Rabat - Tom Hanks hosted an episode of Saturday Night Live where he addressed a nervous American nation as “America’s Dad.”
Rabat – Tom Hanks hosted an episode of Saturday Night Live where he addressed a nervous American nation as “America’s Dad.”
Saturday’s episode of SNL was hosted for the 9th time by the Oscar-winning actor, comedian, and filmmaker Tom Hanks. The 60-year-old actor began his appearance portraying Chris Wallace during the third Presidential Debate, then stepped into a role of “America’s Dad” where he addressed numerous messages to the Americans.
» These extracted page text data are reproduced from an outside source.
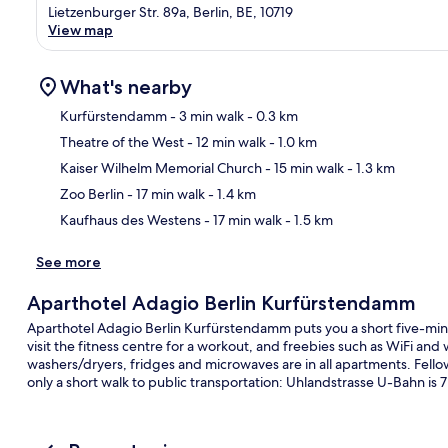
Lietzenburger Str. 89a, Berlin, BE, 10719
View map
What's nearby
Kurfürstendamm
- 3 min walk
- 0.3 km
Theatre of the West
- 12 min walk
- 1.0 km
Ma
Kaiser Wilhelm Memorial Church
- 15 min walk
- 1.3 km
Zoo Berlin
- 17 min walk
- 1.4 km
Kaufhaus des Westens
- 17 min walk
- 1.5 km
See more
Aparthotel Adagio Berlin Kurfürstendamm
Aparthotel Adagio Berlin Kurfürstendamm puts you a short five-mi
visit the fitness centre for a workout, and freebies such as WiFi an
washers/dryers, fridges and microwaves are in all apartments. Fellow t
only a short walk to public transportation: Uhlandstrasse U-Bahn is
“A magazine cover recently called ‘America’s Dad’ but I would have preferred ‘the Sexiest Man Alive” said Hanks as he wore a grey sweater. “America is feeling a little nervous these days and I’m a responsible father, so I thought maybe it’s time we had a little chat.”
Tom Hanks referred to several issues that have presented major concerns for the American public, such as the presidential elections, immigration, LGBT rights and the US national debt, which make America “anxious, conflicted, [and] scared.”
“You’re gonna be fine” assured Hanks and reminded his audience that America went through tougher periods in the past, such as the Great Depression.
Referring to immigration, the Hollywood legend stated, “You may have notice that your complexion is changing, you’re getting a little darker and you’re freaking out… that’s natural for a nation of immigrants like yourself.”
Hanks continued his fatherly character, saying that America is “gayer than [it] used to be,” a tacit reference to LGBTQ-inclusive legislation signed by the US President Barack Obama.
“So how are you doing? You okay with money? Really? Cause I heard you’re in debt … I’d like to help you out but if I do, you never gonna learn,” said the “Inferno” star, alluding to the US gross national debt, which has reached USD 18.96 trillion.
Hanks al o alluded to the upcoming presidential elections by saying, “you gotta a big decision to make in the next couple of weeks,” adding that America will make the right choice, so long as it thinks with its heart and mind and not so much down there.”